▶ Data:
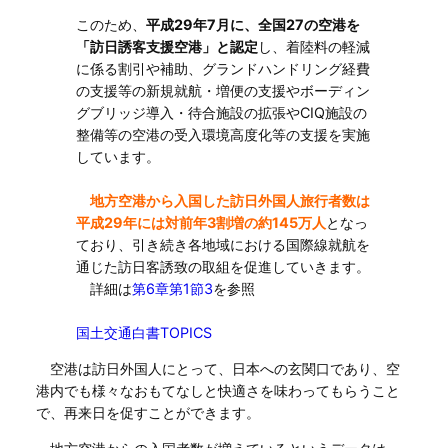
このため、
平成29年7月に、全国27の空港を
「訪日誘客支援空港」と認定
し、着陸料の軽減
に係る割引や補助、グランドハンドリング経費
の支援等の新規就航・増便の支援やボーディン
グブリッジ導入・待合施設の拡張やCIQ施設の
整備等の空港の受入環境高度化等の支援を実施
しています。
地方空港から入国した訪日外国人旅行者数は
平成29年には対前年3割増の約145万人
となっ
ており、引き続き各地域における国際線就航を
通じた訪日客誘致の取組を促進していきます。
詳細は
第6章第1節3
を参照
国土交通白書TOPICS
空港は訪日外国人にとって、日本への玄関口であり、空
港内でも様々なおもてなしと快適さを味わってもらうこと
で、再来日を促すことができます。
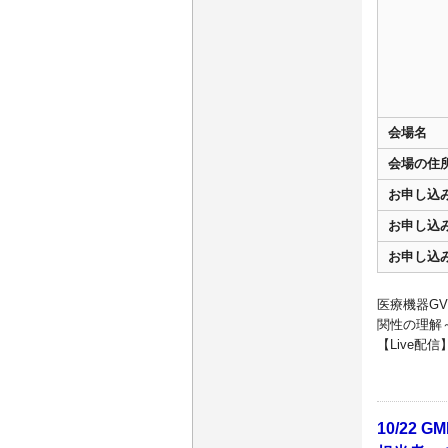
会場名
会場の住
お申し込
お申し込
お申し込
医療機器G
関性の理解
【Live配
10/22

▶ Work item:
Reproduce exactly and only the lines from the "国土交通白書TOPICS" line to the last line of the records above. Do not carry over any pictures.

▶ Your solution:
国土交通白書TOPICS
空港は訪日外国人にとって、日本への玄関口であり、空
港内でも様々なおもてなしと快適さを味わってもらうこと
で、再来日を促すことができます。
会場名
会場の住
お申し込
お申し込
お申し込
医療機器G
関性の理解
【Live配
10/22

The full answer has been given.